* Given data *
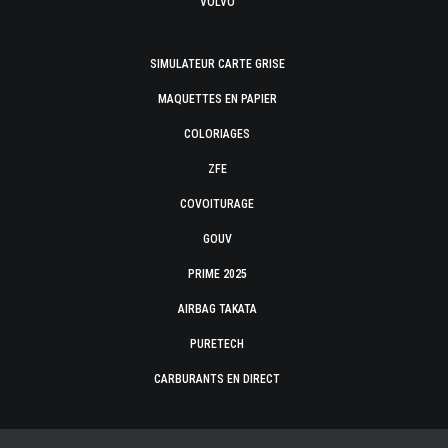
VOLVO
SIMULATEUR CARTE GRISE
MAQUETTES EN PAPIER
COLORIAGES
ZFE
COVOITURAGE
GOUV
PRIME 2025
AIRBAG TAKATA
PURETECH
CARBURANTS EN DIRECT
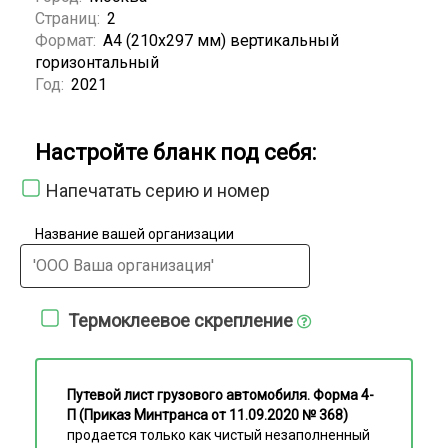
Страниц:
2
Формат:
А4 (210x297 мм) вертикальный
горизонтальный
Год:
2021
Настройте бланк под себя:
Напечатать серию и номер
Название вашей организации
Термоклеевое скрепление
Путевой лист грузового автомобиля. Форма 4-
П (Приказ Минтранса от 11.09.2020 № 368)
продается только как чистый незаполненный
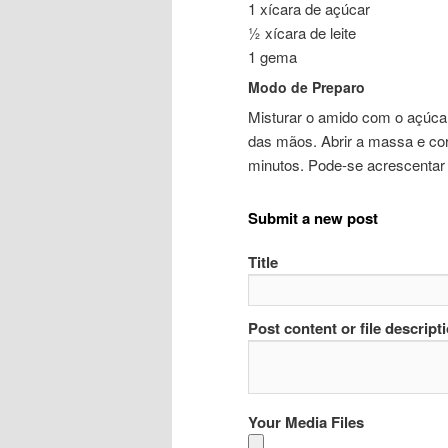
1 xícara de açúcar
½ xícara de leite
1 gema
Modo de Preparo
Misturar o amido com o açúcar
das mãos. Abrir a massa e cor
minutos. Pode-se acrescentar 
Submit a new post
Title
Post content or file descript
Your Media Files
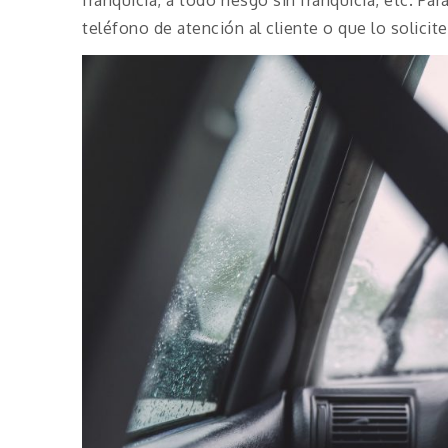
teléfono de atención al cliente o que lo solicit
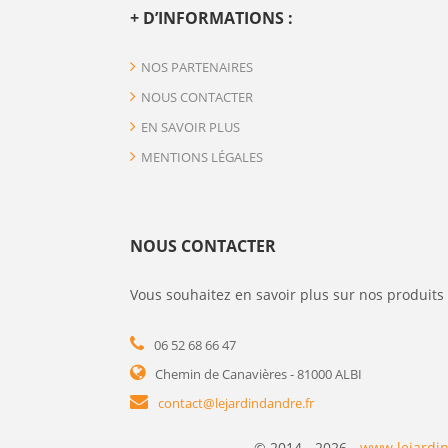
+ D’INFORMATIONS :
NOS PARTENAIRES
NOUS CONTACTER
EN SAVOIR PLUS
MENTIONS LÉGALES
NOUS CONTACTER
Vous souhaitez en savoir plus sur nos produits 
06 52 68 66 47
Chemin de Canavières - 81000 ALBI
contact@lejardindandre.fr
© 2014 - 2026 -
www.lejardin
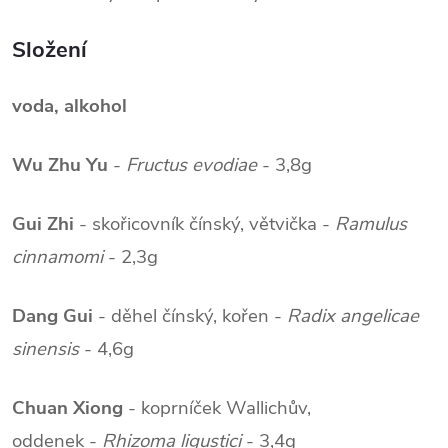
Složení
voda, alkohol
Wu Zhu Yu
-
Fructus evodiae
- 3,8g
Gui Zhi
- skořicovník čínský, větvička -
Ramulus
cinnamomi
- 2,3g
Dang Gui
- děhel čínský, kořen -
Radix angelicae
sinensis
- 4,6g
Chuan Xiong
- koprníček Wallichův,
oddenek -
Rhizoma ligustici
- 3,4g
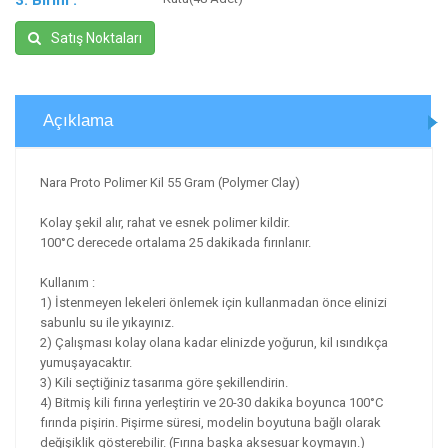
3. Birim :
Satış Noktaları
Açıklama
Nara Proto Polimer Kil 55 Gram (Polymer Clay)
Kolay şekil alır, rahat ve esnek polimer kildir.
100°C derecede ortalama 25 dakikada fırınlanır.
Kullanım :
1) İstenmeyen lekeleri önlemek için kullanmadan önce elinizi
sabunlu su ile yıkayınız.
2) Çalışması kolay olana kadar elinizde yoğurun, kil ısındıkça
yumuşayacaktır.
3) Kili seçtiğiniz tasarıma göre şekillendirin.
4) Bitmiş kili fırına yerleştirin ve 20-30 dakika boyunca 100°C
fırında pişirin. Pişirme süresi, modelin boyutuna bağlı olarak
değişiklik gösterebilir. (Fırına başka aksesuar koymayın.)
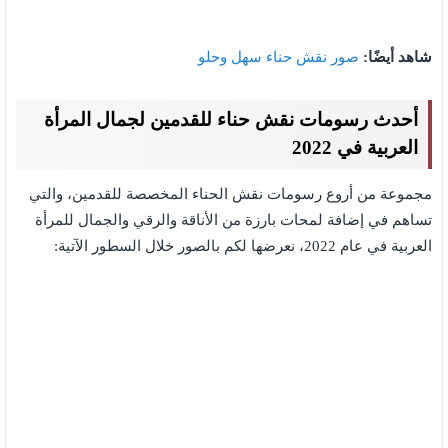
شاهد أيضًا:
صور نقش حناء سهل وحلو
أحدث رسومات نقش حناء للقدمين لجمال المرأة
العربية في 2022
مجموعة من أروع رسومات نقش الحناء المخصصة للقدمين، والتي
تساهم في إضافة لمحات بارزة من الأناقة والرقي والجمال للمرأة
العربية في عام 2022، نعرضها لكم بالصور خلال السطور الآتية:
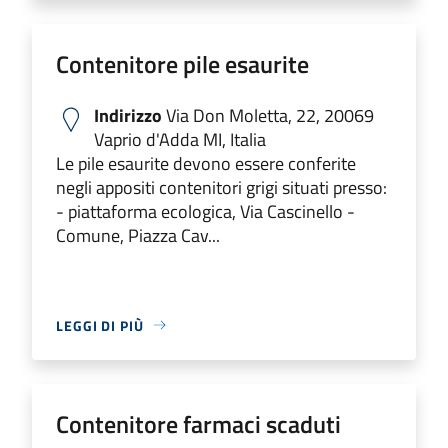
Contenitore pile esaurite
Indirizzo
Via Don Moletta, 22, 20069
Vaprio d'Adda MI, Italia
Le pile esaurite devono essere conferite
negli appositi contenitori grigi situati presso:
- piattaforma ecologica, Via Cascinello -
Comune, Piazza Cav...
LEGGI DI PIÙ
Contenitore farmaci scaduti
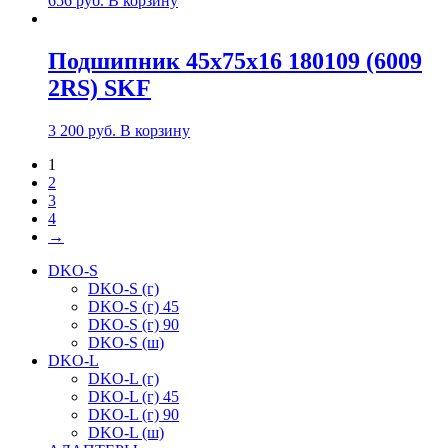
656
руб.
В корзину
Подшипник 45х75х16 180109 (6009
2RS) SKF
3 200
руб.
В корзину
1
2
3
4
→
DKO-S
DKO-S (г)
DKO-S (г) 45
DKO-S (г) 90
DKO-S (ш)
DKO-L
DKO-L (г)
DKO-L (г) 45
DKO-L (г) 90
DKO-L (ш)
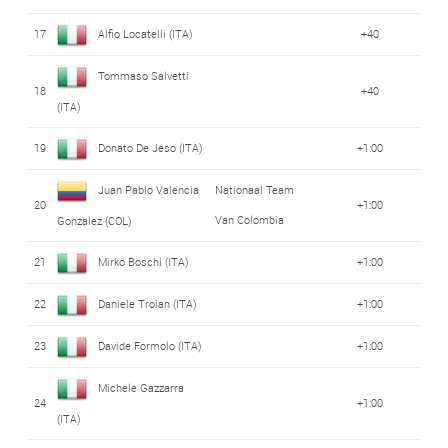
17
Alfio Locatelli (ITA)
+40
Tommaso Salvetti
18
+40
(ITA)
19
Donato De Jeso (ITA)
+1:00
Juan Pablo Valencia
Nationaal Team
20
+1:00
Van Colombia
Gonzalez (COL)
21
Mirko Boschi (ITA)
+1:00
22
Daniele Troian (ITA)
+1:00
23
Davide Formolo (ITA)
+1:00
Michele Gazzarra
24
+1:00
(ITA)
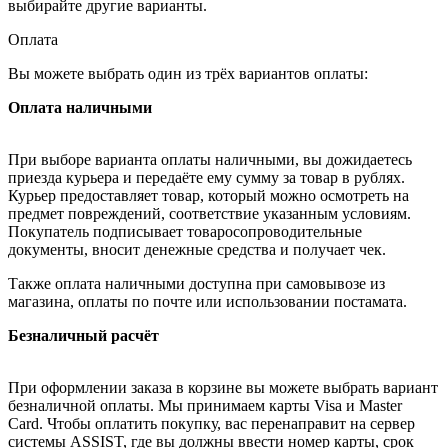
выбирайте другие варианты.
Оплата
Вы можете выбрать один из трёх вариантов оплаты:
Оплата наличными
При выборе варианта оплаты наличными, вы дожидаетесь
приезда курьера и передаёте ему сумму за товар в рублях.
Курьер предоставляет товар, который можно осмотреть на
предмет повреждений, соответствие указанным условиям.
Покупатель подписывает товаросопроводительные
документы, вносит денежные средства и получает чек.
Также оплата наличными доступна при самовывозе из
магазина, оплаты по почте или использовании постамата.
Безналичный расчёт
При оформлении заказа в корзине вы можете выбрать вариант
безналичной оплаты. Мы принимаем карты Visa и Master
Card. Чтобы оплатить покупку, вас перенаправит на сервер
системы ASSIST, где вы должны ввести номер карты, срок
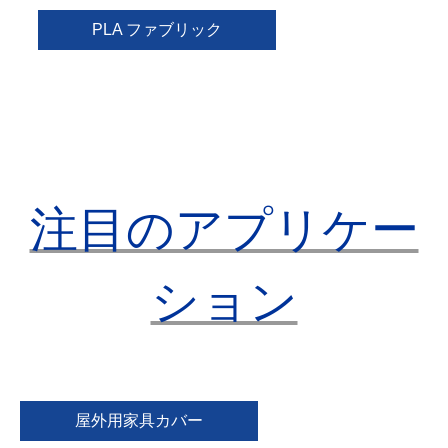
PLA ファブリック
注目のアプリケー
ション
屋外用家具カバー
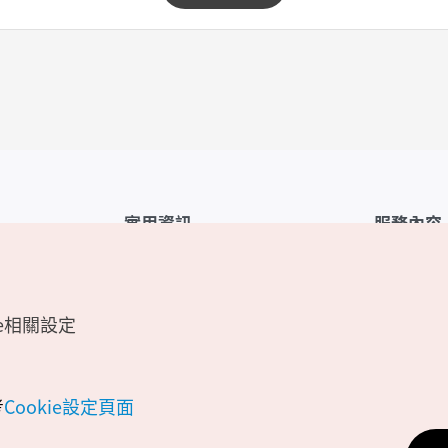
實用資訊
服務內容
韓國觀光公社APP
服務條款
1330韓國旅遊諮詢翻譯熱線
FAQ
e相關設定
韓國旅遊地圖
個人資訊保
電子書
Cookie 設
Odii
Cookie政策
考
Cookie設定頁面
位置資訊服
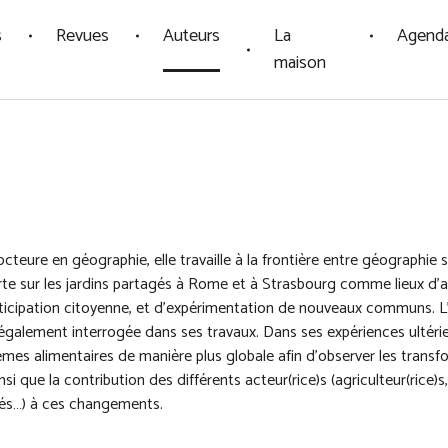
s
Revues
Auteurs
La
Agend
maison
cteure en géographie, elle travaille à la frontière entre géographie s
orte sur les jardins partagés à Rome et à Strasbourg comme lieux d'
rticipation citoyenne, et d'expérimentation de nouveaux communs. L'
st également interrogée dans ses travaux. Dans ses expériences ultérie
èmes alimentaires de manière plus globale afin d'observer les transf
nsi que la contribution des différents acteur(rice)s (agriculteur(rice)s
ités…) à ces changements.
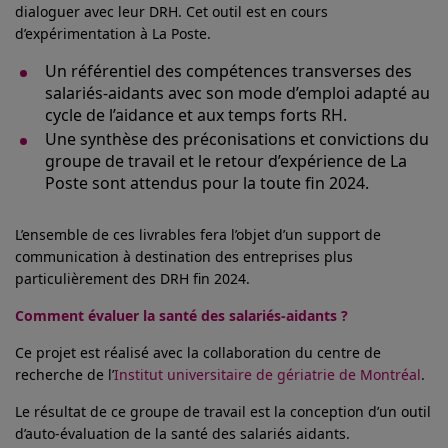
dialoguer avec leur DRH. Cet outil est en cours
d’expérimentation à La Poste.
Un référentiel des compétences transverses des
salariés-aidants avec son mode d’emploi adapté au
cycle de l’aidance et aux temps forts RH.
Une synthèse des préconisations et convictions du
groupe de travail et le retour d’expérience de La
Poste sont attendus pour la toute fin 2024.
L’ensemble de ces livrables fera l’objet d’un support de
communication à destination des entreprises plus
particulièrement des DRH fin 2024.
Comment évaluer la santé des salariés-aidants ?
Ce projet est réalisé avec la collaboration du centre de
recherche de l’
Institut universitaire de gériatrie de Montréal
.
Le résultat de ce groupe de travail est la conception d’un outil
d’auto-évaluation de la santé des salariés aidants.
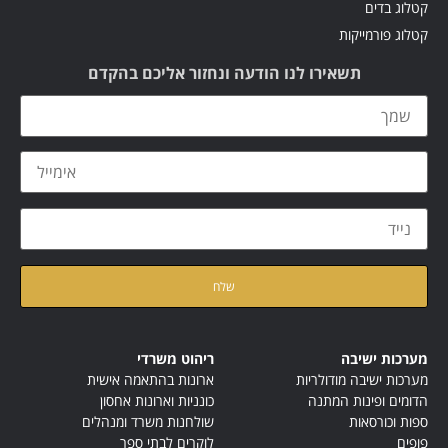
קטלוג בדים
קטלוג פורמייקות
תשאירו לנו הודעה ונחזור אליכם בהקדם
קראתי ואני מאשר/ת את
מדיניות הפרטיות
של האתר
מערכות ישיבה
ריהוט משרדי
מערכות ישיבה מודולריות
ארונות בהתאמה אישית
הדומים ופינות המתנה
כונניות וארונות אחסון
ספות וכורסאות
שולחנות משרד ומנהלים
פופים
לוקרים לבתי ספר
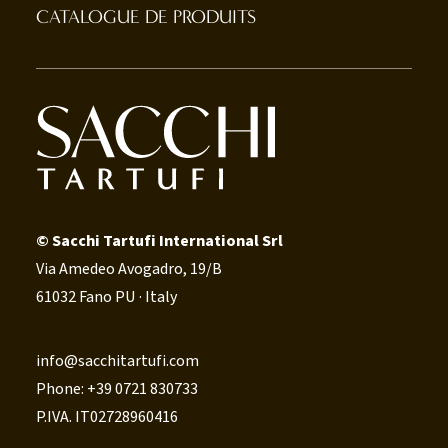
CATALOGUE DE PRODUITS
© Sacchi Tartufi International Srl
Via Amedeo Avogadro, 19/B
61032 Fano PU · Italy
info@sacchitartufi.com
Phone: +39 0721 830733
P.IVA. IT02728960416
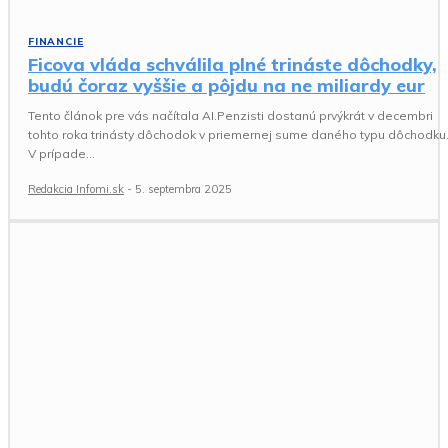
FINANCIE
Ficova vláda schválila plné trináste dôchodky,
budú čoraz vyššie a pôjdu na ne miliardy eur
Tento článok pre vás načítala AI.Penzisti dostanú prvýkrát v decembri
tohto roka trinásty dôchodok v priemernej sume daného typu dôchodku
V prípade...
Redakcia Infomi.sk
-
5. septembra 2025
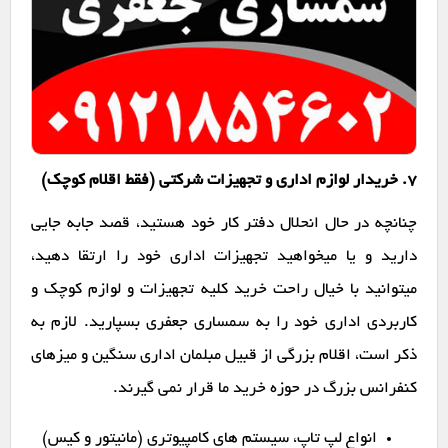
7. خریدار لوازم اداری و تجهیزات شرکتی (فقط اقلام کوچک)
چنانچه در حال انحلال دفتر کار خود هستید، قصد جابه جایی
دارید و یا میخواهید تجهیزات اداری خود را ارتقا دهید،
میتوانید با خیال راحت خرید کلیه تجهیزات و لوازم کوچک و
کاربردی اداری خود را به سمساری جعفری بسپارید. لازم به
ذکر است، اقلام بزرگی از قبیل مبلمان اداری سنگین و میزهای
کنفرانس بزرگ در حوزه خرید ما قرار نمی گیرند.
انواع لپ تاپ، سیستم های کامپیوتری (مانیتور و کیس)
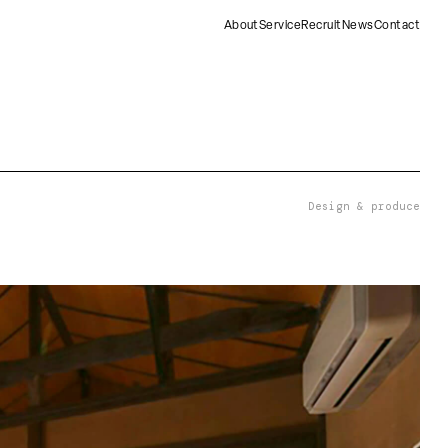
About
Service
Recruit
News
Contact
Design & produce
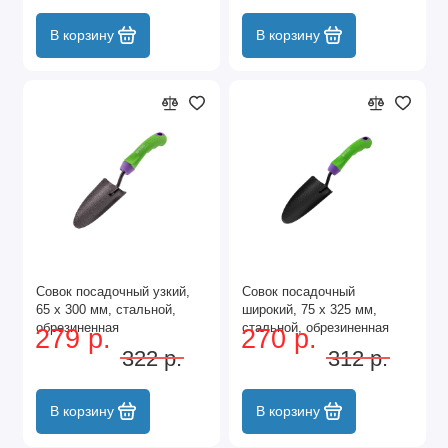
В корзину
В корзину
Совок посадочный узкий,
Совок посадочный
65 х 300 мм, стальной,
широкий, 75 х 325 мм,
обрезиненная
стальной, обрезиненная
279 р.
270 р.
эргономичная рукоятка,
эргономичная рукоятка,
322 р.
312 р.
Era, Palisad
Era, Palisad
В корзину
В корзину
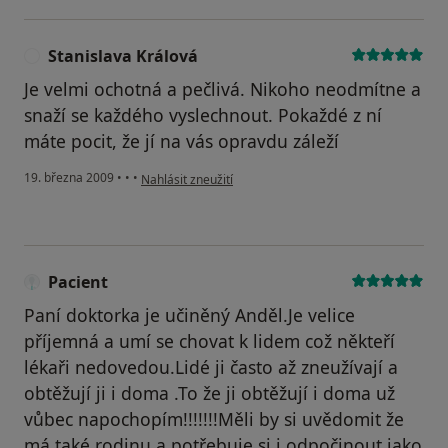
Stanislava Králová
S
Je velmi ochotná a pečlivá. Nikoho neodmítne a
snaží se každého vyslechnout. Pokaždé z ní
máte pocit, že jí na vás opravdu záleží
podle názoru uživatele Stanislava Králová
19. března 2009
•
•
•
Nahlásit zneužití
Pacient
Paní doktorka je učiněný Anděl.Je velice
příjemná a umí se chovat k lidem což někteří
lékaři nedovedou.Lidé ji často až zneužívají a
obtěžují ji i doma .To že ji obtěžují i doma už
vůbec napochopím!!!!!!!Měli by si uvědomit že
má také rodinu a potřebuje si i odpočinout jako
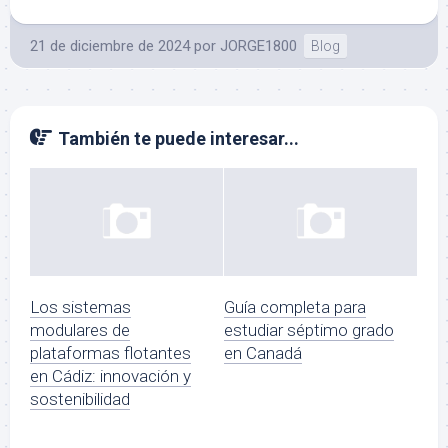
21 de diciembre de 2024
por
JORGE1800
Blog
También te puede interesar...
Los sistemas
Guía completa para
modulares de
estudiar séptimo grado
plataformas flotantes
en Canadá
en Cádiz: innovación y
sostenibilidad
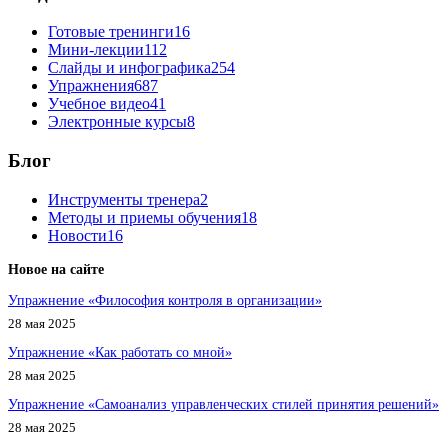
Готовые тренинги
16
Мини-лекции
112
Слайды и инфографика
254
Упражнения
687
Учебное видео
41
Электронные курсы
8
Блог
Инструменты тренера
2
Методы и приемы обучения
18
Новости
16
Новое на сайте
Упражнение «Философия контроля в организации»
28 мая 2025
Упражнение «Как работать со мной»
28 мая 2025
Упражнение «Самоанализ управленческих стилей принятия решений»
28 мая 2025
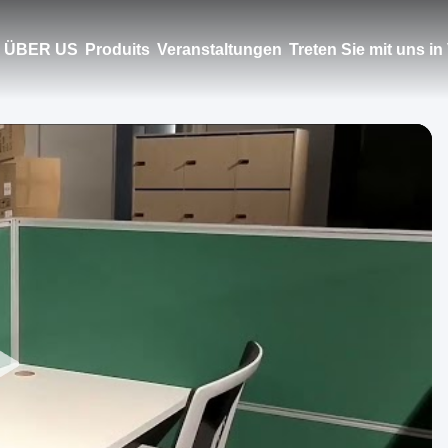
ÜBER US
Produits
Veranstaltungen
Treten Sie mit uns i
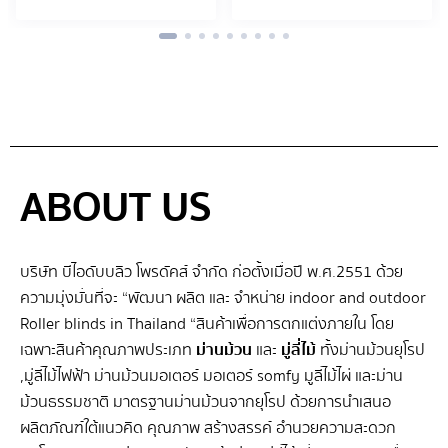
ABOUT US
บริษัท บีไอดับบลิว โพรดัคส์ จำกัด ก่อตั้งเมื่อปี พ.ศ.2551 ด้วย
ความมุ่งมั่นที่จะ “พัฒนา ผลิต และ จําหน่าย indoor and outdoor
Roller blinds in Thailand “สินค้าเพื่อการตกแต่งภายใน โดย
เฉพาะสินค้าคุณภาพประเภท
ม่านม้วน
และ
มู่ลี่ไม้
ทั้งม่านม้วนยุโรป
,มู่ลี่ไม้ไฟฟ้า ม่านม้วนมอเตอร์ มอเตอร์ somfy มูลี่ไม้ไผ่ และม่าน
ม้วนธรรมชาติ มาตรฐานม่านม้วนจากยุโรป ด้วยการนำเสนอ
ผลิตภัณฑ์ใต้แนวคิด คุณภาพ สร้างสรรค์ อำนวยความสะดวก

* Aim of the task *
The required answer is a single number: the count of lines in the entries that hold the string "Совок".

* Reply to the task *
2